Dad arrives, clutching Mum’s overnight bag and a plastic bag from the pharmacy. “I’ll just do a quick tidy in the bedroom,” he tells Mum. “I didn’t have time to make the bed before I picked you up.”
“Already done,” says Gran, coming out of the kitchen wearing Dad’s apron and holding a large knife. “And I changed the sheets while I was at it.”
Dad’s cheeks go bright red. Having glimpsed the state he left the bedroom in this morning, I’m not surprised: if it wasn’t for the queen-size bed, I could’ve mistaken it for Ziggy’s sty. Dad mutters thank you and takes Mum’s stuff upstairs.
“I’ve got the kettle on for a cuppa,” says Gran, turning back towards the kitchen.
“I appreciate you tidying up, but you really shouldn’t have gone into our bedroom,” says Mum when the three of us are sitting at the table with steaming mugs of tea and a plate of gingersnaps. “I think Terence is a bit embarrassed.”
Gran dunks a biscuit into her tea and sucks on it loudly. “Does he think I’ve never seen a pair of dirty underpants before? What’s this family got against accepting a bit of help?”
“Nothing, but–” Mum is cut short by a violent screech from the corner of the room. She jumps in her chair, wincing when her right arm bangs the edge of the table.
“You haven’t met Rocky yet, have you?” Gran goes over to the perch and holds out her wrist for him to step onto. “Gene, this is Rocky. Rocko, this is your big sister, Gene.”
Mum and Rocky exchange looks of mutual distrust.
“You’d better say hello,” I advise her. “Rocky gets aggro when he thinks he’s being ignored.”
Gran gives me the old-lady death stare. “He just wants to feel included.”
“Very nice to meet you, Rocky,” says Mum, “but perhaps you’d be more comfortable back on your perch?”
Gran looks miffed but she takes Rocky back to the other side of the room, handing him a gingersnap as compensation.
“Where’s Zig?” Mum asks me, glancing towards the garage as if she expects him to walk through the door at the mention of his name.
“He’s probably at Biggie’s place. He’s pretty much moved in there while you’ve been away.”

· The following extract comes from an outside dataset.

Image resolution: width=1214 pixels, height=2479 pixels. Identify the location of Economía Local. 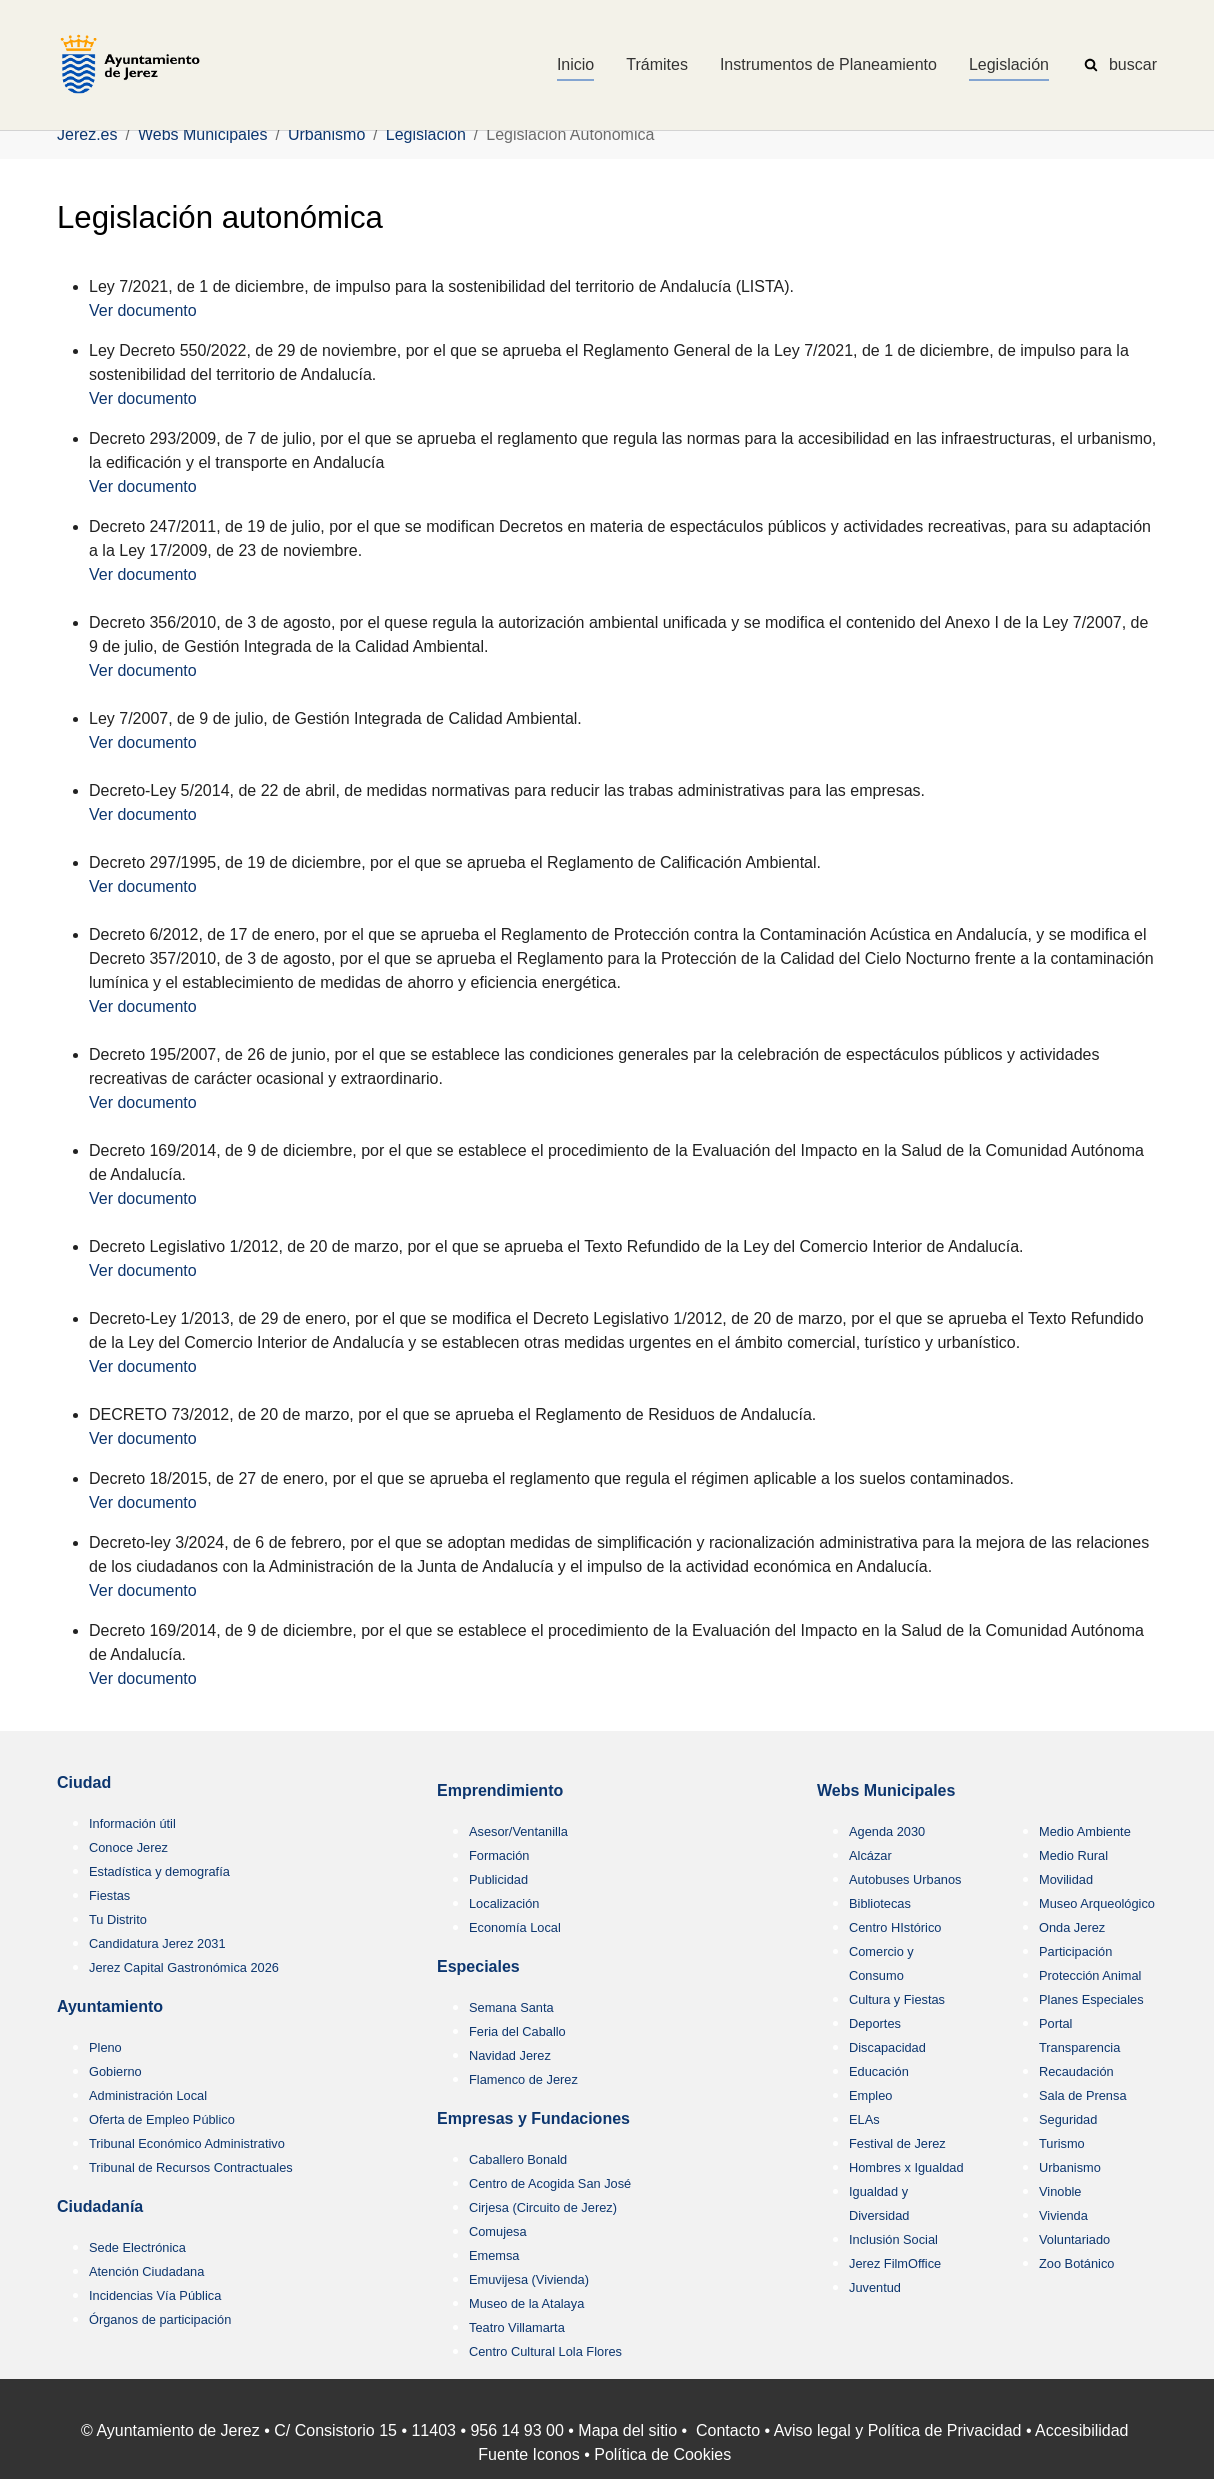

Gran tsks as she takes her seat again. “I don’t like that Biggie boy, Gene. I told Terry that he’s a bad influence on Ziggy, but he said–”
“I said that I thought all of us had enough to worry about at the moment and that Gene and I will deal with it once things are back to normal,” says Dad from the doorway.
Gran scowls and picks up her mug.
In the five minutes that she’s been home, Mum’s gone from grinning like she just won the lottery to looking like she misses the peace and quiet of her hospital bed.